For a moment, silence weighed on us both. Finally, I spread my hands out before her. “What can I do for you, Mrs.…”

“Lockerby,” she reminded me, reaching for the package. She slid it toward me. “I wanted to give you this. It’s been in my parents’ attic for years, and when they finally sold the house a couple of months ago, I found it in one of the boxes they sent me. Daniel was very proud of it, and it just didn’t feel right to throw his painting away.”

“A painting?” I asked.

“He told me once that painting it had been one of the most important things he ever did.”

It was hard for me to grasp her meaning. “You’re saying that Daniel painted something?”

She nodded. “In Tennessee. He told me that he painted it while living at the group home. An artist who volunteered there helped him with it.”

“Please,” I said, suddenly raising my hand. “I don’t understand any of this. Can you just start at the beginning and tell me about Daniel? My wife always wondered what happened to him.”

She hesitated. “I’m not sure how much I can really tell you. I didn’t meet him until we were in college, and he never talked much about his past. It’s been a long time.”

I stayed quiet, willing her to continue.
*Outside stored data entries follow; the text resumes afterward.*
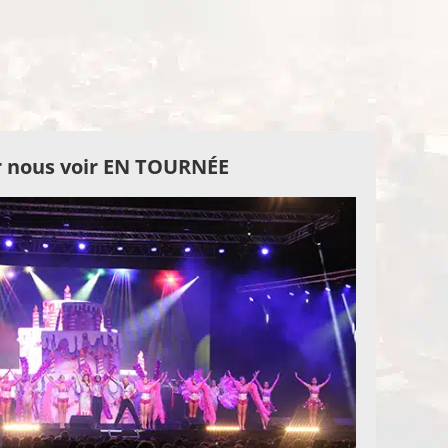
 nous voir EN TOURNÉE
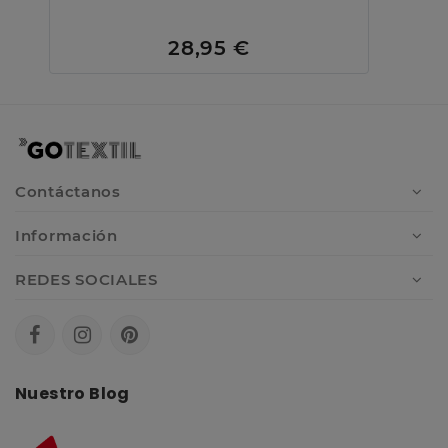
28,95 €
Contáctanos
Información
REDES SOCIALES
Nuestro Blog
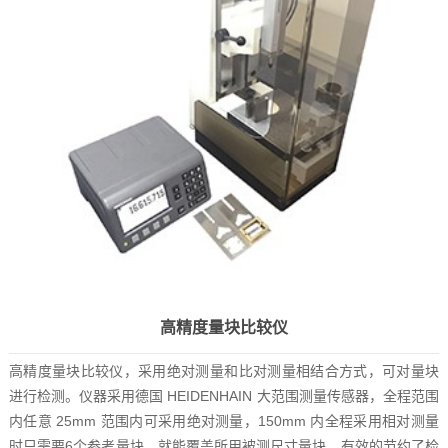
高精度量块比较仪
高精度量块比较仪，采用绝对测量和比对测量相结合方式，可对量块
进行检测。仪器采用德国 HEIDENHAIN 大范围测量传感器，全程范围
内任意 25mm 范围内可采用绝对测量，150mm 内全程采用相对测量
时只需要6个参考量块，就能覆盖所用被测尺寸量块，有效的节约了检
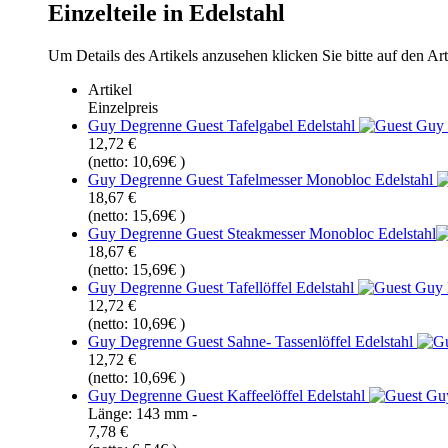
Einzelteile in Edelstahl
Um Details des Artikels anzusehen klicken Sie bitte auf den Art
Artikel
Einzelpreis
Guy Degrenne Guest Tafelgabel Edelstahl
12,72 €
(netto: 10,69€ )
Guy Degrenne Guest Tafelmesser Monobloc Edelstahl
18,67 €
(netto: 15,69€ )
Guy Degrenne Guest Steakmesser Monobloc Edelstahl
18,67 €
(netto: 15,69€ )
Guy Degrenne Guest Tafellöffel Edelstahl
12,72 €
(netto: 10,69€ )
Guy Degrenne Guest Sahne- Tassenlöffel Edelstahl
12,72 €
(netto: 10,69€ )
Guy Degrenne Guest Kaffeelöffel Edelstahl
Länge: 143 mm -
7,78 €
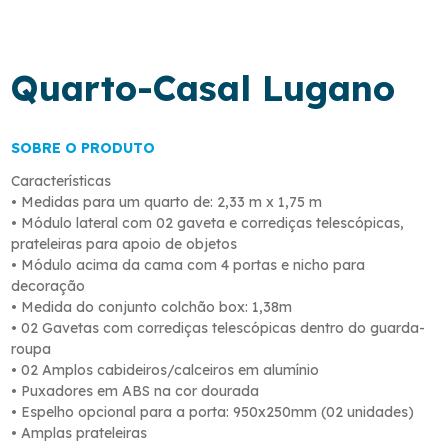
Quarto-Casal Lugano
SOBRE O PRODUTO
Características
• Medidas para um quarto de: 2,33 m x 1,75 m
• Módulo lateral com 02 gaveta e corrediças telescópicas,
prateleiras para apoio de objetos
• Módulo acima da cama com 4 portas e nicho para
decoração
• Medida do conjunto colchão box: 1,38m
• 02 Gavetas com corrediças telescópicas dentro do guarda-
roupa
• 02 Amplos cabideiros/calceiros em alumínio
• Puxadores em ABS na cor dourada
• Espelho opcional para a porta: 950x250mm (02 unidades)
• Amplas prateleiras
She seemed to be searching for the right words, picking at a loose thread in the hem of her blouse. “All I know is the little he did tell me,” she began. “He said his parents had died and that he lived with his stepbrother and his wife somewhere around here, but they lost the farm and ended up moving to Knoxville, Tennessee. The three of them lived in their pickup truck for a while, but then the stepbrother got arrested for something and Daniel ended up in a group home. He lived there and did well enough in school to earn an academic scholarship to the University of Tennessee… we started dating when we were seniors, both majoring in international relations. Anyway, a few months after graduation, before we headed off to the Peace Corps, we got married. That’s really all I know. Like I said, he didn’t talk much about his past – it sounded like a difficult childhood and I think it was painful for him to relive it.”

I tried to digest all this, trying to picture the trajectory of Daniel’s life. “What was he like?” I pressed.

“Daniel? He was… incredibly smart and kind, but there was a definite intensity to him. It wasn’t anger, exactly. It was more like he’d seen the worst that life could offer, and was determined to make things better. He had a kind of charisma, a conviction that just made you want to follow him. We spent two years in Cambodia with the Peace Corps, and after that he took a job with the United Way while I worked at a free clinic. We bought a little house and talked about having kids, but after a year or so we sort of realized that we weren’t ready for suburbia. So we sold our things, boxed up some personal items and stored them at my parents’, and ended up taking jobs with a human rights organization based in Nairobi. We were there for seven years, and I don’t think he’d ever been happier. He traveled to a dozen different countries getting various projects under way, and he felt like his life had true purpose, that he was making a difference.”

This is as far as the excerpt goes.